March 15, 2007 at 6:46 am #3785chakalakaspParticipantIf anyone takes a cat picture, make sure lipstick is involved!
March 14, 2007 at 1:23 pm #9014chakalakaspParticipantWhoa, thanks Jim! 🙂 I have a feeling I won’t be on top for very long, though — the farktography threads never cease to surprise me with the kinds of shots farktographers come up with.
March 11, 2007 at 12:49 am #3759chakalakaspParticipantI’d also be glad to be a link in the chain, if the camera’s not fully booked. 🙂 I would also be happy to mail it anywhere in the world, including to an international destination, so long as that destination is prepared to mail it to the next hop.
March 10, 2007 at 9:42 pm #8449chakalakaspParticipantHeh, this should be a weird one. I mean, most stitched photos are bigger than 700 px — we’re going to have a lot of link clicking to do! 🙂
March 10, 2007 at 9:33 pm #6945chakalakaspParticipantMan, it’s been too long since I read here! 🙂
Generally, it’s not possible to create a real “HDR” using just one RAW photograph. The reason for this is that a camera sensor is, in most instances, unable to capture all the dynamic range in a single scene. If the ground is well exposed, the sky is blown out. If the sky is well exposed, the ground is a shadow, etc. RAW will generally capture more dynamic range than is shown on the screen; however, it’s still nowhere near what most would consider HDR. This is why we generally take more than one photo at different exposure values and them merge them together.
The merged together file is encoded in 32bits, which is to say — the entire range of the exposure information captured by all three shots is there. However, this is way more range than our monitors can display. Think about it — the sun is so bright that when you look at it for too long in real life, it burns your retina. However, you can look at a picture of the sun on your monitor all day and not burn your retina. 🙂 So that end of the dynamic range is heavily clipped. With a properly shot HDR, though, the file itself contains the data that would tell a theoretical monitor capable of displaying the image correctly that the sun should be searing your eyeballs. It will also contain information saying how bright the tree in the forground should be. Of course, we then generally downsample the 32 bit file to 16 bits or 8 bits to properly display on our crappy normal monitors. 🙂 But because we are downsampling from all that information, we can retain and compress more detail into the range that the monitor can display.

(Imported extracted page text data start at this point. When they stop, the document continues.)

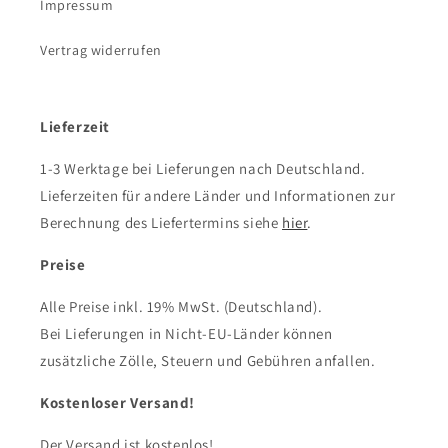
Impressum
Vertrag widerrufen
Lieferzeit
1-3 Werktage bei Lieferungen nach Deutschland.
Lieferzeiten für andere Länder und Informationen zur
Berechnung des Liefertermins siehe
hier
.
Preise
Alle Preise inkl. 19% MwSt. (Deutschland).
Bei Lieferungen in Nicht-EU-Länder können
zusätzliche Zölle, Steuern und Gebühren anfallen.
Kostenloser Versand!
Der Versand ist kostenlos!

With a RAW, however, if you shoot a picture exposed for the sun, everything else will be in shadow. The sensor will simply register the tree as a big black tree-shape, and will have no data on how bright the tree should be. Similarly, if you exposed for the tree, the sun would be a big white blown-out blob that took up half the sky. By exposing for the tree, the amount of light the sun puts on the sensor exceeds the sensor’s ability to measure, and as such is rendered as a blow-out.
So, no matter how much you ran tone-mapping features on a RAW file, you would never get real HDR output. You would also not get nearly as much information when you downsample to an 8 bit file, as that information was never captured by the camera to begin with.
You can definately get some interesting effects by putting a RAW file through Photomatix, but the image was never at any point HDR.
October 19, 2006 at 6:05 pm #6252chakalakaspParticipantCongrats to SaintDiluted for the awesome baseball shot! & let that be a lesson to everyone who thought I was a sure win this week — nobody’s a sure favorite for any contest. 🙂 I knew last week that I probably wouldn’t win this one, not because I didn’t have good entries, but because I knew that there are a whole lotta talented farktographers out there and that only a few of them have ever tried their hand at HDR… and that once they did, we’d all be surprised how awesome it looked.
BTW, BobRoberts — I really dug your entry this week. You have a habit of thinking outside of the box!